Consumer sentiment improves, inventories drop

Improving U.S. consumer sentiment and a big drawdown in wholesale inventories on Friday built on recent evidence that an economic recovery was picking up speed.

Shipping firm FedEx Corp added to the growing sense of economic recovery when it said profits would be higher than it had earlier expected, citing an improving economy and fuel prices.

Evidence of a durable recovery is coming in from all quarters with economic data, company earnings and big drivers of global growth like China all signaling strength ahead. Concerns about a frail jobs market continue to temper optimism about the U.S. recovery, however.

“We are in a recovery, but it is a weak recovery because the consumer is still very strained on the income side,” said Kurt Karl, head of economic research at Swiss Re in New York.

Chicago Federal Reserve president Charles Evans on Friday said the United States was “tentatively” emerging from a severe recession.

The Reuters/University of Michigan Surveys of Consumers said the preliminary reading of its consumer confidence index for September rose to 70.2, the highest since June, from 65.7 in August. This was above economists’ median expectation of a reading of 67.3, according to a Reuters poll.

Sentiment is believed to correlate closely with consumer spending, and consumers may be tentatively loosening their purse strings in response.

“Things look like they’re looking up, but our habits have changed permanently in many ways,” said Ridie Ghezzie, a librarian at Dartmouth College in Hanover, New Hampshire, while browsing in the furniture section at Macy’s department store in New York free credit score online.

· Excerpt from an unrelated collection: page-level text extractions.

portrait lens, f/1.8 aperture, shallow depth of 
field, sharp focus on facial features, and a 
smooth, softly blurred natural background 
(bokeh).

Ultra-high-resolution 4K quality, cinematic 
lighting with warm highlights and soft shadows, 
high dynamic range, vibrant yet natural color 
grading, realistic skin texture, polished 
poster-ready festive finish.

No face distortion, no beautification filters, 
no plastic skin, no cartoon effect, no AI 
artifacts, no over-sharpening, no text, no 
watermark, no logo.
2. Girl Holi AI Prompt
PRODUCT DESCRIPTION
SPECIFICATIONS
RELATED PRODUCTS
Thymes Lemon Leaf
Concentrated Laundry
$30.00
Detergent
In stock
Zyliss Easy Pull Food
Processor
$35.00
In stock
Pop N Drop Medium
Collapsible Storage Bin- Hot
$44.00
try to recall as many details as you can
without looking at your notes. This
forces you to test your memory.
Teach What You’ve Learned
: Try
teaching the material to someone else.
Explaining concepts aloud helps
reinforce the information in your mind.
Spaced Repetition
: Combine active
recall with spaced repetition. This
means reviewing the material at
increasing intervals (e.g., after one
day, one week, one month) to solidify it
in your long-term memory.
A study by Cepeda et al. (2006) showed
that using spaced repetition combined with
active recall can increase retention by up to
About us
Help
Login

“During the year when things were really bad, we really stopped everything, and we’ve changed our lifestyle in ways I’ve almost forgotten about now — we don’t go out to dinners much anymore,” Ghezzie said.

INVENTORIES FALL

Inventories at U.S. wholesalers in July fell to their lowest in nearly three years, declining for the 11th month after sharp drops in furniture and metals stocks, government data showed, suggesting consumer demand was reviving.

The Commerce Department said total wholesale inventories dropped 1.4 percent to $387.2 billion, the lowest level since September 2006, after a revised 2.1 percent decline in June. Economists had expected a 1.0 percent drop in July from June.

The data helped to give Wall Street stocks a brief boost, but shares later edged lower as crude oil prices fell. U.S. Treasury bonds, seen as a safe-haven investment in times of economic uncertainty, shrugged off the data to trade higher.

U.S. import prices jumped 2.0 percent in August as the cost of oil rose, the U.S. Labor Department said. The increase, twice what analysts had expected, was the fifth rise in the last six months. It followed a July drop of 0.7 percent.

Excluding petroleum, import prices increased a much milder 0.4 percent in August after falling 0.3 percent in July.